Aku terdiam, memikirkan pertanyaan itu. “Aku rasa… aku baru mulai ngerasain itu sekarang. Dengan kamu, Kendra.”

Dia tersenyum dengan cara yang membuat hatiku berdebar. Tidak ada kata-kata yang lebih baik dari itu, hanya senyum kecil yang mengisyaratkan bahwa kami sedang berjalan menuju tempat yang lebih dalam, tempat yang belum pernah kami ketahui sebelumnya.

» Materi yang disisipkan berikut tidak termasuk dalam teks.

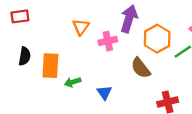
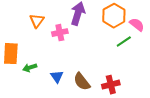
orange hexagon: (157, 39) -> (114, 16), moved
brown semicircle: (141, 68) -> (82, 82), moved

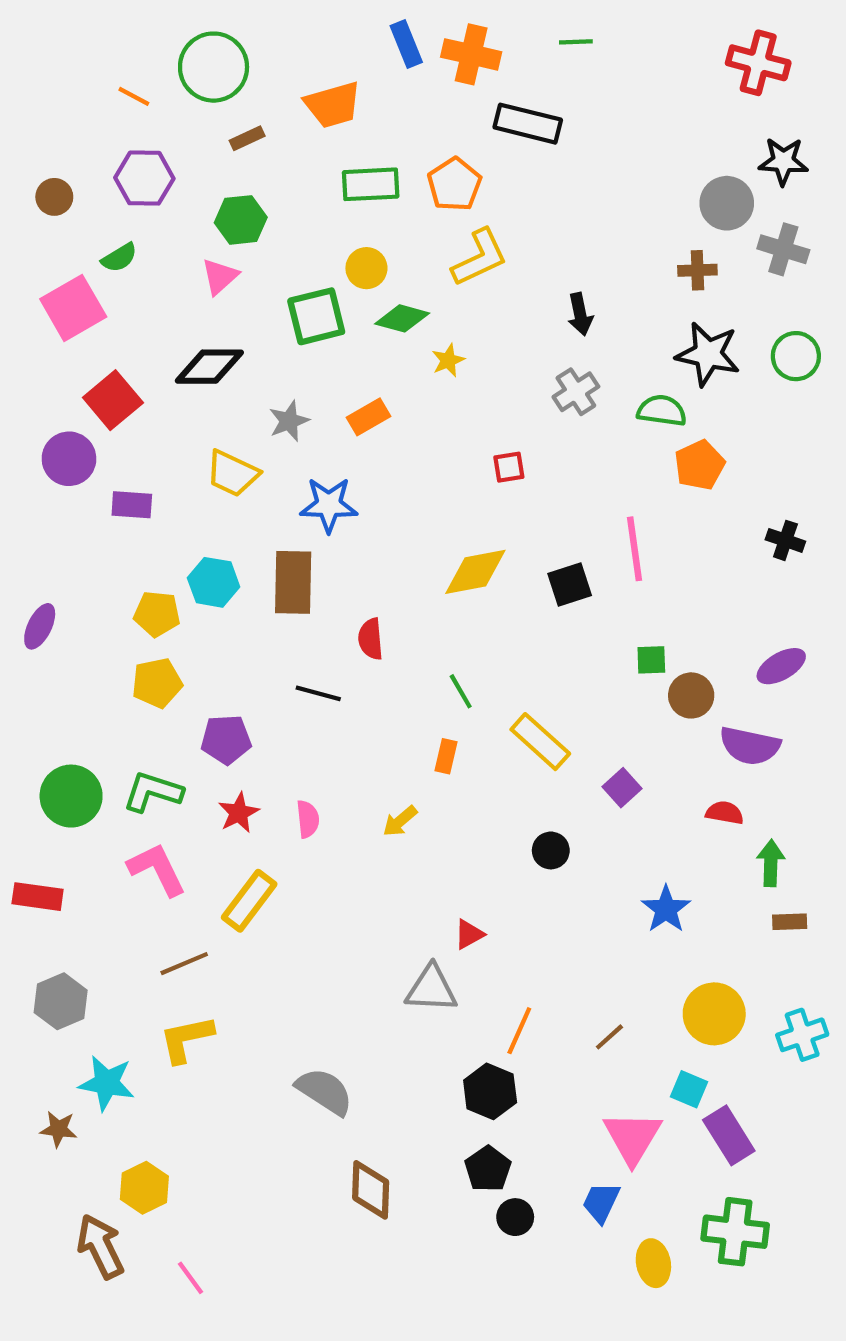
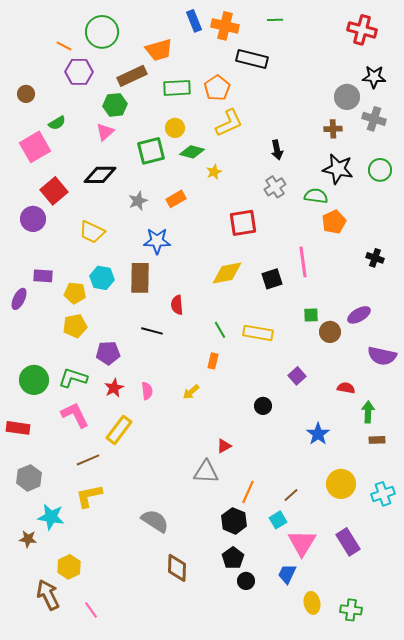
brown rectangle: (247, 138) -> (132, 76), moved, size x1.8
purple hexagon: (144, 178) -> (79, 72), moved
red square: (509, 467) -> (243, 223), size x1.8
yellow trapezoid: (232, 473) -> (92, 232), moved
purple rectangle: (132, 505) -> (43, 276), moved
purple ellipse: (781, 666) -> (359, 315), moved
yellow rectangle: (540, 742) -> (258, 333), moved, turned -32
purple semicircle: (750, 746) -> (382, 356), moved
cyan square: (689, 1089) -> (278, 520), moved, turned 36
green cross: (735, 1232) -> (351, 610), moved, size x0.7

Ketika Kendra tertawa ringan, aku menyadari satu hal: waktu yang kami habiskan bersama, meskipun sebentar, sudah cukup untuk memberi arti baru dalam hidupku. Dan aku tahu, perasaan ini baru saja dimulai.

 

Tak Ada Lagi Yang Perlu Ditakutkan

Hari-hari terus bergulir cepat, dan aku merasakan sesuatu yang tak pernah kumiliki sebelumnya. Perasaan itu tak dapat kugambarkan dengan kata-kata, lebih dari sekadar ketertarikan atau sekadar suka. Itu lebih dalam dari itu, lebih nyata, dan kini aku merasa tak bisa lagi melarikan diri.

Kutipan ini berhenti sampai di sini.